Using the Definition 3.1, and conditions (i) and (ii), we get the desired result. □

This completes the proof of the theorem.

4 Example and the concluding remark

In the following, we construct an example of a sequence of positive linear operators satisfying the conditions of Theorem 2.1 but does not satisfy the conditions of the Korovkin approximation theorem due to of Boyanov and Veselinov [3] and the conditions of Theorem A.

Consider the sequence of classical Baskakov operators [2]
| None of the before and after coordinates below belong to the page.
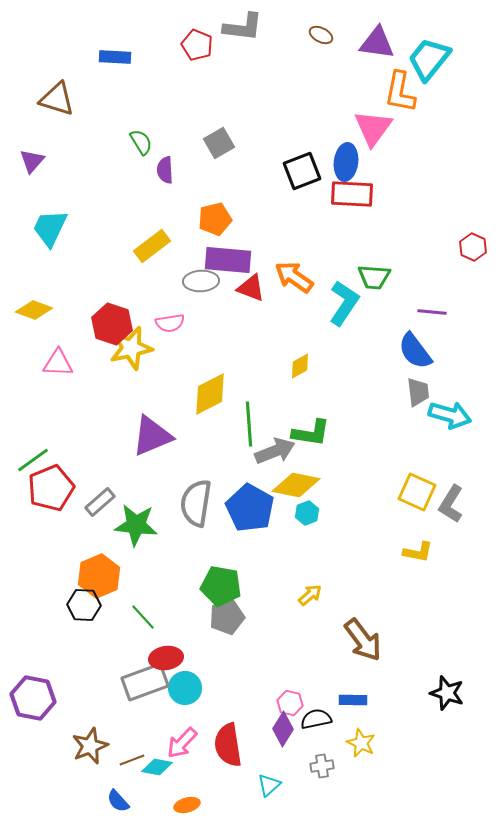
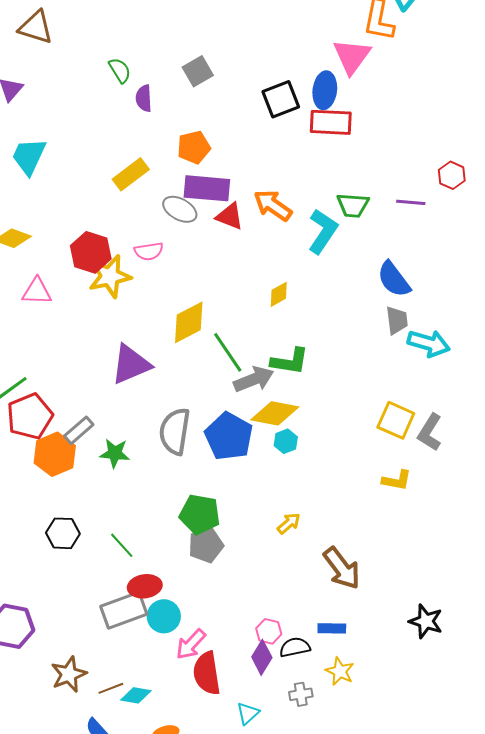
gray ellipse: (201, 281) -> (180, 209), turned 32
purple line: (432, 312) -> (411, 202), moved
green line: (249, 424) -> (228, 352), turned -30
green star: (136, 525) -> (115, 453), size x0.7
orange hexagon: (99, 576) -> (55, 454), moved
pink arrow: (182, 743) -> (191, 644), moved

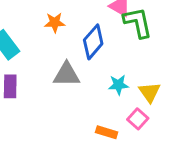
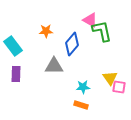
cyan star: (118, 85) -> (83, 87), moved
pink square: (138, 119) -> (119, 87), moved, turned -32

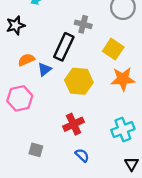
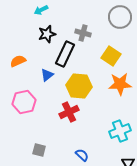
black star: (16, 25) -> (47, 34), moved
orange semicircle: (26, 60) -> (18, 61), moved
red cross: (74, 124) -> (69, 112), moved

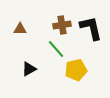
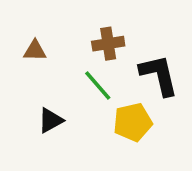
black L-shape: (91, 28) -> (159, 75), moved

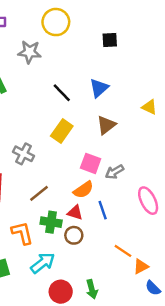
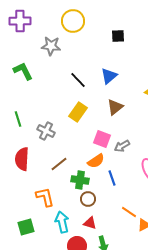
red triangle: (75, 213) -> (90, 223), moved
green cross: (51, 222) -> (80, 180), moved
cyan arrow: (43, 263) -> (62, 222), turned -65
$$V_n(f;x):=\sum _{k=0}^{\mathrm{\infty }}f\left(\frac{k}{n}\right)\left(\genfrac{}{}{0ex}{}{n-1+k}{k}\right)x^k{(1+x)}^{-n-k},$$

where $0\le x$, $y\mathrm{\infty }$.

Let $L_n:C(I)\to C(I)$ be defined by

$$L_n(f;x)=(1+x_n)V_n(f;x),$$

where the sequence $x=(x_n)$ is defined by (1.2). Note that this sequence is statistically summable $(C,1)$ to 0 but neither convergent nor statistically convergent. Now

$$\begin{array}{c}{V}_n(1;x)=1,\hfill \\ V_n(e^{-s};x)={(1+x-x{e}^{-\frac{1}{n}})}^{-n},\hfill \\ V_n(e^{-2s};x^2)={(1+x^2-x^2{e}^{-\frac{1}{n}})}^{-n},\hfill \end{array}$$

we have that the sequence $(L_n)$ satisfies the conditions (2.2), (2.3), and (2.4). Hence, by Theorem 2.1, we have

$$C_1(\mathit{st})\text{-}\underset{n\to \mathrm{\infty }}{lim}{\parallel L_n(f)-f\parallel }_{\mathrm{\infty }}=0.$$

On the other hand, we get $L_n(f;0)=(1+x_n)f(0)$, since $V_n(f;0)=f(0)$, and hence

$${\parallel L_n(f;x)-f(x)\parallel }_{\mathrm{\infty }}\ge |L_n(f;0)-f(0)|=x_n|f(0)|.$$

We see that $(L_n)$ does not satisfy the conditions of the theorem of Boyanov and Veselinov as well as of Theorem A, since $(x_n)$ is neither convergent nor statistically convergent.

Hence, our Theorem 2.1 is stronger than that of Boyanov and Veselinov [3] as well as Theorem A.